A participant subscribes to the session topic, then looks up the bootmesh to find existing members. It connects directly to the leader and also to a randomly chosen peer — an intentional anti-Eclipse-Attack measure to ensure at least one independent route into the mesh.
The leader first publishes a SessionStage::Ack listing all known participants, waits for it to propagate, then generates a (secret, hash) pair and broadcasts only the hash. Each participant does the same on receipt — generating its own pair and publishing only its hash. No secrets are exposed yet; everyone is locked into their contribution. A random jitter (1..500 ms) is applied before each publish to smooth out gossip collisions.

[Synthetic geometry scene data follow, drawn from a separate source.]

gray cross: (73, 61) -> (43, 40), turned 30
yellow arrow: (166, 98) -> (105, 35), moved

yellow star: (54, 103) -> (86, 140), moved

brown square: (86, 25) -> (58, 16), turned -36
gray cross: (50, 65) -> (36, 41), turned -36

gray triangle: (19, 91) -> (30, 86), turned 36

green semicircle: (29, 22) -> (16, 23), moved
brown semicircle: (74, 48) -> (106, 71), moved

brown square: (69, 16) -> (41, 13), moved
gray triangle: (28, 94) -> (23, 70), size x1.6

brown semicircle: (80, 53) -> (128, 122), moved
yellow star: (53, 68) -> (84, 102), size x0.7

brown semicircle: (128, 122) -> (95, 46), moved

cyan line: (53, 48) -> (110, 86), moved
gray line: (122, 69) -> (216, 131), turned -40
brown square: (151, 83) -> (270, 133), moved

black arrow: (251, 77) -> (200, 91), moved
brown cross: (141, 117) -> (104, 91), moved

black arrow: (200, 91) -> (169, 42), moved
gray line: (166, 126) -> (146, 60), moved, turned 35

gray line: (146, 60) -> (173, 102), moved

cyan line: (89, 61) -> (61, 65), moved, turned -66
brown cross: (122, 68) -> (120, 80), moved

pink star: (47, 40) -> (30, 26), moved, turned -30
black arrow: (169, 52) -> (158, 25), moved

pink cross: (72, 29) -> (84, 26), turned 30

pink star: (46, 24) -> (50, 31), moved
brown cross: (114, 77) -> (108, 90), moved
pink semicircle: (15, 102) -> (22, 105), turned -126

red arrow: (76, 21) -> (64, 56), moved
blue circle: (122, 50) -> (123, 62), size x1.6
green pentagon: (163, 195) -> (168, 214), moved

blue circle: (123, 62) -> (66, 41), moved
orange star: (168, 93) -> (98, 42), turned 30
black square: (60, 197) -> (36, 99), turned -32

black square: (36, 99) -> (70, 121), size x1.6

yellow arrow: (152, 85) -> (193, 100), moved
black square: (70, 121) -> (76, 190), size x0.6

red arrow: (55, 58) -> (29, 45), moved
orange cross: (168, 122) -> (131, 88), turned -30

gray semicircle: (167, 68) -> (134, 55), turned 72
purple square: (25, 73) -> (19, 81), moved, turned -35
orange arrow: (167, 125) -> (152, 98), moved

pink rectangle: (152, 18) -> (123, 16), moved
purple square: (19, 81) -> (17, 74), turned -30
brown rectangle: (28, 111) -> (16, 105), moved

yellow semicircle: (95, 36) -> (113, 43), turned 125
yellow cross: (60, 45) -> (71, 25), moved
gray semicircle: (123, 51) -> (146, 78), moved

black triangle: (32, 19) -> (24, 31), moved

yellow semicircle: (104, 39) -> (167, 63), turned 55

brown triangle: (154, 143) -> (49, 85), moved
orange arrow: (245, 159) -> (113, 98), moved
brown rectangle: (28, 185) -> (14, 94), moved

The leader publishes its secret, which triggers each participant to publish theirs. Every incoming secret is verified: SHA-256(secret) == committed hash. Peers that pass are accepted; peers that fail are blacklisted and excluded. Because the hash was broadcast before the secret, no one can reroll after seeing others' values.
All accepted hashes are folded into a single value via xor_sha_commits. The leader broadcasts the result; every participant independently computes the same reduction and cross-checks it. If they agree, the drand beacon is confirmed.
| Command | Description |
|---|---|
help |
Print all commands |
local |
Show local peer address |
connect <maddr> |
Connect to a peer |
ping <maddr> <count> |
Ping a peer |
peers |
List connected peers |
fsub <maddr> |
Open a Floodsub stream to a peer |
join <topic> |
Subscribe to a topic |
leave <topic> |
Unsubscribe from a topic |
publish <topic> <msg> |
Publish a raw message to a topic |
topics |
List subscribed topics |
fpeers |
List Floodsub peers |
bootmesh |
Print the bootstrap peer map |
mesh |
Print the local Floodsub mesh |
adv <topic> |
Advertise a new drand session (leader) |
con <topic> |
Join an existing drand session |
commit <topic> |
Trigger the commit phase (leader) |
reveal <topic> |
Manually trigger the reveal phase |
reduce <topic> |
Manually trigger the reduction phase |
Unpredictability — No single node knows the final beacon before the reveal phase, because every participant's secret is hidden behind a hash commitment.
Unbiasability — A dishonest leader or participant cannot skew the output. They committed to their hash before seeing anyone else's secret. Any attempt to substitute a different secret is caught by the hash check and the peer is blacklisted.
Liveness — A blacklisted or absent peer is simply excluded from the reduction. The protocol completes as long as at least one honest peer contributes.
Eclipse-Attack Resistance — Participants connect to both the leader and a randomly selected peer, making it harder for any single adversarial node to control a participant's entire view of the network.